The same as the bobs. Only all they have to do is walk through a hole as opposed to pushing a bob.


----------



## zimmzimm3 (Aug 17, 2007)

Lovebirds said:


> yes
> 
> yes
> 
> ...


Could the pad be put in the aviary (californian style) in front of the trap?


----------



## Lovebirds (Sep 6, 2002)

zimmzimm3 said:


> Could the pad be put in the aviary (californian style) in front of the trap?


Here's the AU's reg on the pad. I see it's been changed since I last looked at it. You used to have to have at least half the pad inside the loft, but I guess you don't anymore. 
http://www.pigeon.org/ebss.htm


----------



## Grim (Jul 28, 2007)

I am using just bobs now. The cheapest trap, I was looking at globals aluminum sputnik.


----------



## zimmzimm3 (Aug 17, 2007)

Grim said:


> I am using just bobs now. The cheapest trap, I was looking at globals aluminum sputnik.
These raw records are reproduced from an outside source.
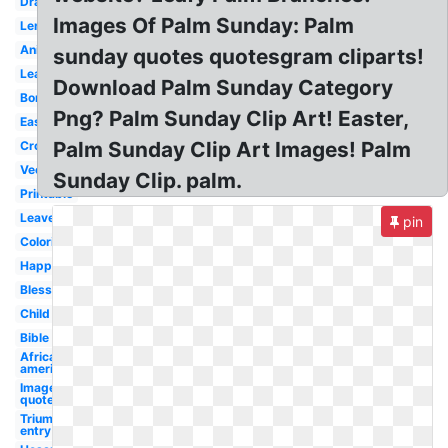
Drawing
Images Of Palm Sunday: Palm
Lent
Animated
sunday quotes quotesgram cliparts!
Leafy
Download Palm Sunday Category
Border
Png? Palm Sunday Clip Art! Easter,
Easter
Palm Sunday Clip Art Images! Palm
Cross
Vector
Sunday Clip. palm.
Printable
Leaves
pin
Coloring
Happy
Blessed
Child
Bible
African
american
Image
quote
Triumphal
entry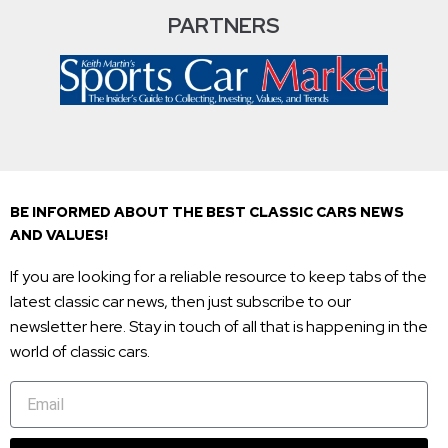
PARTNERS
BE INFORMED ABOUT THE BEST CLASSIC CARS NEWS
AND VALUES!
If you are looking for a reliable resource to keep tabs of the
latest classic car news, then just subscribe to our
newsletter here. Stay in touch of all that is happening in the
world of classic cars.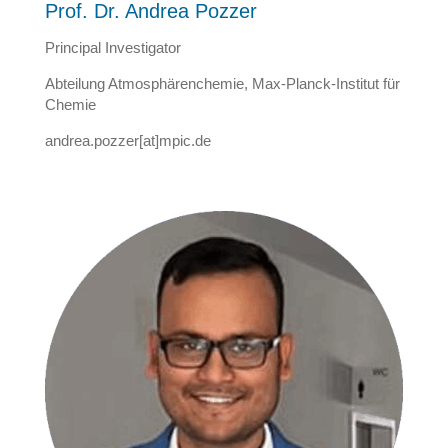
Prof. Dr. Andrea Pozzer
Principal Investigator
Abteilung Atmosphärenchemie, Max-Planck-Institut für
Chemie
andrea.pozzer[at]mpic.de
Not me I think i am going to go with a drop trap.


----------



## SmithFamilyLoft (Nov 22, 2004)

Lovebirds said:


> Well, getting the birds clocked isn't the problem. As soon as they step on the pad they are clocked, whether they actually go in the loft or not. My problem is getting them to PUSH the bobs........you'd think they weigh 10 lbs..... Sticking their heads in and out, in and out........


LoveBirds,

From your video I see you have those traditional drop boxes. If you were ever inclined to modify your set up, you would not need to emply the whole sputnik system, but simply have the bars that they drop down through. The advantage would be your birds will "trap" in faster, since many birds such as that red cock yearling, resist pushing through the bobs. The downside is that they are less secure then your current box system. By that I mean a Cooper or such other critter, will also "trap" much easier. And then to make it worse, the Cooper can then exit. Only had it happen once, but you must make that part of your consideration. 

If you were forced to pull off a countermark from inside the loft, then the "trapping" would be more critical.


----------



## Grim (Jul 28, 2007)

Isn't a sputnik pretty much a drop trap just that they don't drop directly to the inside?


----------



## Grim (Jul 28, 2007)

Cheap homemade drop trap


----------



## SmithFamilyLoft (Nov 22, 2004)

I would patent that design !!!  

It needs some kind of sexy name, and a good marketing program and you are in business !!!


----------



## bloodlines_365 (Jan 15, 2008)

hey, thats our 5 inch pipe funnel on our roof.... very interesting..... i hope i can take a picture on my drop trap... its on the roof on my in closure loof with doors to closed and open it , the birds must drop them self five ft.. before they hit the ground to enter the in closure then fly to a trap door to enter their respected loof...


----------



## Grim (Jul 28, 2007)

I found that on a website and they were selling the plans for the drop trap.

I wonder if that plans say anything about going to lowes and buying a roof vent.


----------